Finding Answers To Your Questions About Amputation

FAQs

Some of the questions people commonly ask about amputation surgery and living with limb loss are:

How do I prepare for amputation surgery?

Our section on amputation surgery will be a good starting place but recommend visiting the Amputee Coalition website to connect with peer counselors or request the Resources for a New Amputee guide.

How long will it take me to recover from amputation surgery?

Because each person is unique, your personal treatment methods, post-op healing regimen and rehabilitation experience may vary.

What kinds of activities can I do after having amputation surgery?
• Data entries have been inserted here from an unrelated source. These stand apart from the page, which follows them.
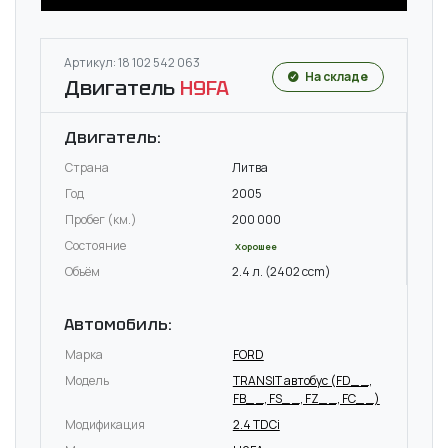
Артикул: 18 102 542 063
На складе
Двигатель
H9FA
Двигатель:
Страна
Литва
Год
2005
Пробег (км.)
200 000
Состояние
Хорошее
Объём
2.4 л. (2402 ccm)
Автомобиль:
Марка
FORD
Модель
TRANSIT автобус (FD_ _,
FB_ _, FS_ _, FZ_ _, FC_ _)
Модификация
2.4 TDCi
Depending on your recovery and rehabilitation, your medical team may encourage you to maintain physical activity as you recover from amputation surgery and adjust to living with limb loss. Depending on your physical condition and mobility level, you may be able to participate in a wide range of sports after you recover from your amputation.

Will I need physical therapy or occupational therapy?

You may be prescribed specialized exercises or physical therapy to help you regain your mobility. If you have upper limb loss, you may work with an occupational therapist.

Should I get a prosthetic replacement limb?

While prosthetic limbs can help people navigate the world more easily and reduce wear and tear on your residual limbs, not everyone benefits a prosthetic limb. You can discuss your options with your healthcare provider or a prosthetist. Learn more here.

How will I know what is the right prosthetic limb for me? Are there demo limbs I can try until I find the right one?

You're already on the right track! Research is key in deciding which prosthetic device is right for you. Think about your goals and activity levels and discuss them with your prosthetist. Most manufacturers (including Össur) support product demos.

How do I pay for a prosthetic limb?

Ideally, your insurance will help with the cost of a prosthetic limb. Your prosthetist will work with your insurance like any other healthcare provider to bill for their time, service, and your prosthetic device. However, if you are having trouble getting a prosthetic device paid for, Amputee Coalition has resources to help you navigate other source of funding to help pay for prosthetic devices.